Par hasard, un prof bien intentionné lui remet une caméra super 8 entre les mains. Le destin du jeune homme s'en trouve alors scellé. Dès le départ, Rithy Pahn entreprend de raconter l'histoire de son pays meurtri par le truchement de documentaires, bien qu'il ne fasse aucune distinction entre ceux-ci et ses films de fiction. Les gens de la rizière, un film de fiction présenté en compétition à Cannes, l'impose pourtant d'emblée dans la cour des grands.

«La frontière entre le documentaire et la fiction n'a aucune importance à mes yeux, explique-t-il. Je fais un film. Ma préoccupation est surtout d'ordre moral. Chaque cinéaste a sa propre morale, à vrai dire. La mienne est de faire un film avec les autres, pas sur les autres. Tout passe par les images, tout s'écrit en images. D'où l'importance de montrer des images qui aident à penser, à réfléchir.»

En portant à l'écran Un barrage contre le Pacifique, une «partition» de jeunesse, en partie autobiographique, qu'a écrite Marguerite Duras, le cinéaste a ainsi voulu faire un travail de mémoire. Il a tourné son film sur les lieux mêmes qu'évoque l'écrivain dans son roman, plongeant du coup dans l'histoire de cette famille de colons français en Indochine, coincée dans les injustices du système colonial de l'époque.

L'influence d'une oeuvre


«Si je ne fais pas erreur, explique Rithy Pahn, il s'agit peut-être de la seule fois où une oeuvre littéraire écrite dans le passé a pu avoir une influence directe dans la vie quotidienne des gens. Sans ce roman, les autorités françaises et cambodgiennes n'auraient probablement jamais construit ce barrage qui, aujourd'hui, permet aux habitants de récolter trois fois plus de riz qu'auparavant.»
Isabelle Huppert, Gaspard Ulliel et Astrid Bergès-Frisbey donnent chair à cette famille coloniale dont les relations sont exacerbées par un contexte de vie difficile.

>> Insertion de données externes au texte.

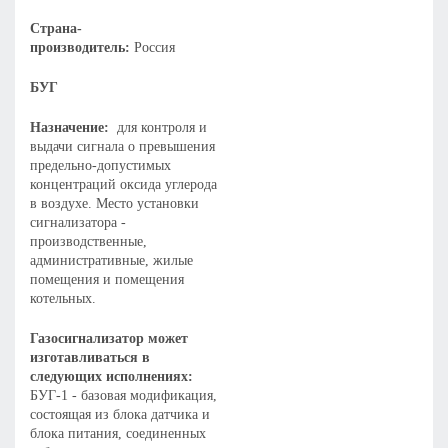
Страна-
производитель:
Россия
БУГ
Назначение:
для контроля и
выдачи сигнала о превышения
предельно-допустимых
концентраций оксида углерода
в воздухе. Место установки
сигнализатора -
производственные,
административные, жилые
помещения и помещения
котельных.
Газосигнализатор может
изготавливаться в
следующих исполнениях:
БУГ-1 - базовая модификация,
состоящая из блока датчика и
блока питания, соединенных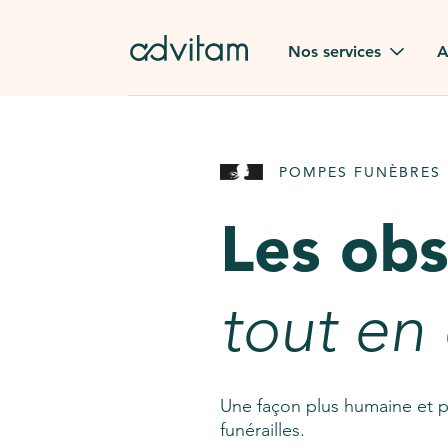
Aller au contenu principal
Nos services
A
Obsèques
Avis des
POMPES FUNÈBRES 
Rapatriement à
Nos en
l'étranger
Les ob
Advitam
Pierre tombale
Une que
tout en
Fleurs de deuil
Consult
AssistGPT
Nos services en plus
Une façon plus humaine et p
funérailles.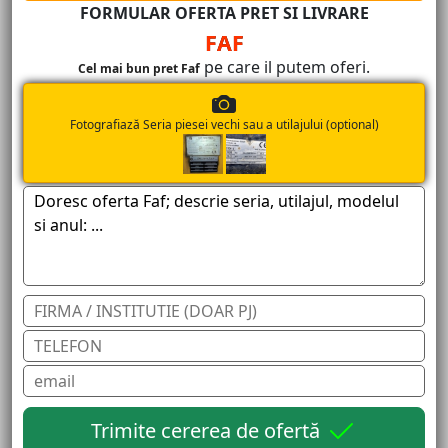
FORMULAR OFERTA PRET SI LIVRARE
FAF
pe care il putem oferi.
Cel mai bun pret Faf
Fotografiază Seria piesei vechi sau a utilajului (optional)
Trimite cererea de ofertă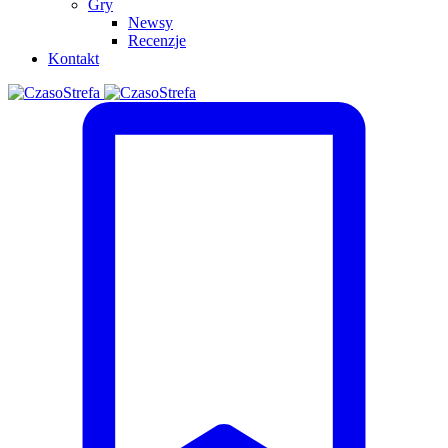
Gry
Newsy
Recenzje
Kontakt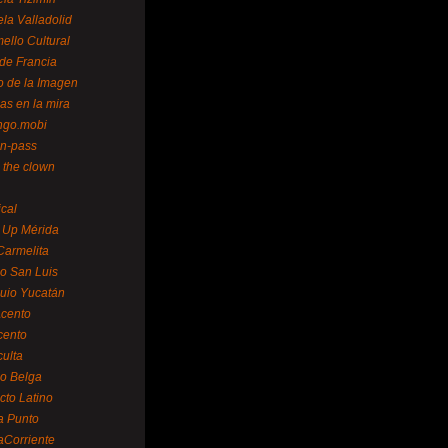
la Valladolid
ello Cultural
de Francia
o de la Imagen
as en la mira
ngo.mobi
n-pass
 the clown
ical
 Up Mérida
Carmelita
o San Luis
uio Yucatán
cento
cento
ulta
o Belga
cto Latino
a Punto
aCorriente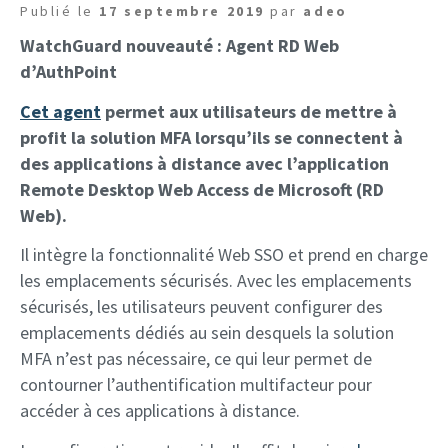
Publié le
17 septembre 2019
par
adeo
WatchGuard nouveauté : Agent RD Web
d’AuthPoint
Cet agent
permet aux utilisateurs de mettre à
profit la solution MFA lorsqu’ils se connectent à
des applications à distance avec l’application
Remote Desktop Web Access de Microsoft (RD
Web).
Il intègre la fonctionnalité Web SSO et prend en charge
les emplacements sécurisés. Avec les emplacements
sécurisés, les utilisateurs peuvent configurer des
emplacements dédiés au sein desquels la solution
MFA n’est pas nécessaire, ce qui leur permet de
contourner l’authentification multifacteur pour
accéder à ces applications à distance.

«Il est émouvant de penser que cette mère, pas très généreuse en apparence, ait quand même pu transmettre deux choses essentielles à sa fille, explique de son côté Isabelle Huppert. D'une part, le goût de l'écriture. Et aussi, l'engagement politique. Malgré les relations difficiles qu'elle a avec ses enfants, malgré l'absence de son mari et le fait qu'elle doive tout diriger elle-même, cette femme est assoiffée de justice et reste consciente de la souffrance des autres. En même temps, il est certain qu'elle est issue d'un monde en train de prendre fin. D'une certaine façon, elle a contribué à construire ce monde-là.»

Parce que «faire un film, ça ne suffit pas», Rithy Pan s'occupe par ailleurs d'un centre au Cambodge afin que ses compatriotes aient un endroit où ils «peuvent avoir accès à leur mémoire».

«C'est étrange, mais en réalisant Un barrage contre le Pacifique, j'ai davantage pensé à Gandhi qu'à Duras! lance le cinéaste. La générosité, ce n'est pas donner. La vraie générosité, c'est de ne pas prendre plus que ce dont vous avez besoin.»

Un barrage contre le Pacifique
prend l'affiche le 15 mai. Les frais de voyage ont été payés par Unifrance.